Freedman Alexa A, Hogue Carol J, Dudley Donald J, Silver Robert M, Stoll Barbara J, Pinar Halit, Goldenberg Robert L, Drews-Botsch Carolyn
Department of Epidemiology, Rollins School of Public Health, Emory University, Atlanta, Georgia, United States.
Department of Obstetrics and Gynecology, School of Medicine, University of Virginia, Charlottesville, Virginia, United States.
TH Open. 2017 Jun 28;1(1):e43-e55. doi: 10.1055/s-0037-1603925. eCollection 2017 Jun.
Pregnancy results in alterations in coagulation processes, which may increase the risk of thrombosis. Inherited thrombophilia mutations may further increase this risk, possibly through alterations in the placenta, which may result in pregnancy complications such as poor fetal growth.

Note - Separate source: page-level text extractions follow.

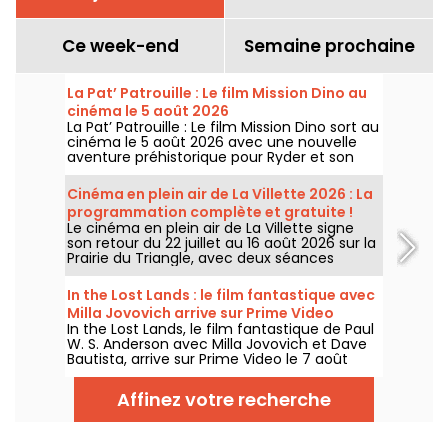
Ce week-end
Semaine prochaine
La Pat’ Patrouille : Le film Mission Dino au
cinéma le 5 août 2026
La Pat’ Patrouille : Le film Mission Dino sort au
cinéma le 5 août 2026 avec une nouvelle
aventure préhistorique pour Ryder et son
équipe.
Cinéma en plein air de La Villette 2026 : La
programmation complète et gratuite !
Le cinéma en plein air de La Villette signe
son retour du 22 juillet au 16 août 2026 sur la
Prairie du Triangle, avec deux séances
gratuites par jour, à 18h et 21h. Pour cette
35e édition, le festival met à l’honneur le
In the Lost Lands : le film fantastique avec
thème “L’appel de la forêt”. Découvrez la
Milla Jovovich arrive sur Prime Video
programmation complète et gratuite !
In the Lost Lands, le film fantastique de Paul
W. S. Anderson avec Milla Jovovich et Dave
Bautista, arrive sur Prime Video le 7 août
2026.
Affinez votre recherche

The purpose of our study is to evaluate the association of fetal growth, approximated by birth weight for gestational age percentile, with genetic markers of thrombophilia and placental characteristics related to vascular malperfusion. We analyzed data from the Stillbirth Collaborative Research Network's population-based case-control study conducted in 2006-2008. Study recruitment occurred in five states: Rhode Island and counties in Massachusetts, Georgia, Texas, and Utah. The analysis was restricted to singleton, nonanomalous live births ≤42 weeks' gestation with a complete placental examination and successful testing for ≥1 thrombophilia marker (858 mothers, 902 infants). Data were weighted to account for oversampling, differential consent, and availability of placental examination. We evaluated five thrombophilia markers: factor V Leiden, factor II prothrombin, methylenetetrahydrofolate reductase A1298C and C677T, and plasminogen activator inhibitor type 1 in both maternal blood and placenta/cord blood. We modeled maternal and fetal thrombophilia markers separately using linear regression. Maternal factor V Leiden mutation was associated with a 13.16-point decrease in adjusted birth weight percentile (95% confidence interval: -25.50, -0.82). Adjustment for placental abnormalities related to vascular malperfusion did not affect the observed association. No other maternal or fetal thrombophilia markers were significantly associated with birth weight percentile. Maternal factor V Leiden may be associated with fetal growth independent of placental characteristics.
怀孕会导致凝血过程发生改变,这可能会增加血栓形成的风险。遗传性血栓形成倾向突变可能会进一步增加这种风险,可能是通过胎盘的改变,这可能导致诸如胎儿生长受限等妊娠并发症。我们研究的目的是评估以出生体重相对于胎龄百分位数来估算的胎儿生长与血栓形成倾向的基因标志物以及与血管灌注不良相关的胎盘特征之间的关联。我们分析了2006 - 2008年进行的死产协作研究网络基于人群的病例对照研究的数据。研究招募在五个州进行:罗德岛州以及马萨诸塞州、佐治亚州、德克萨斯州和犹他州的部分县。分析仅限于单胎、非畸形活产且妊娠≤42周、胎盘检查完整且至少成功检测一种血栓形成倾向标志物的情况(858名母亲,902名婴儿)。数据进行了加权处理,以考虑过采样、不同的同意率以及胎盘检查的可获得性。我们评估了五种血栓形成倾向标志物:母亲血液和胎盘/脐带血中的凝血因子V莱顿突变、凝血因子II凝血酶原、亚甲基四氢叶酸还原酶A1298C和C677T以及纤溶酶原激活物抑制剂1型。我们分别使用线性回归对母亲和胎儿的血栓形成倾向标志物进行建模。母亲的凝血因子V莱顿突变与校正后的出生体重百分位数下降13.16点相关(95%置信区间:-25.50,-0.82)。对与血管灌注不良相关的胎盘异常进行校正后,并未影响观察到的关联。没有其他母亲或胎儿的血栓形成倾向标志物与出生体重百分位数有显著关联。母亲的凝血因子V莱顿突变可能与胎儿生长有关,且独立于胎盘特征。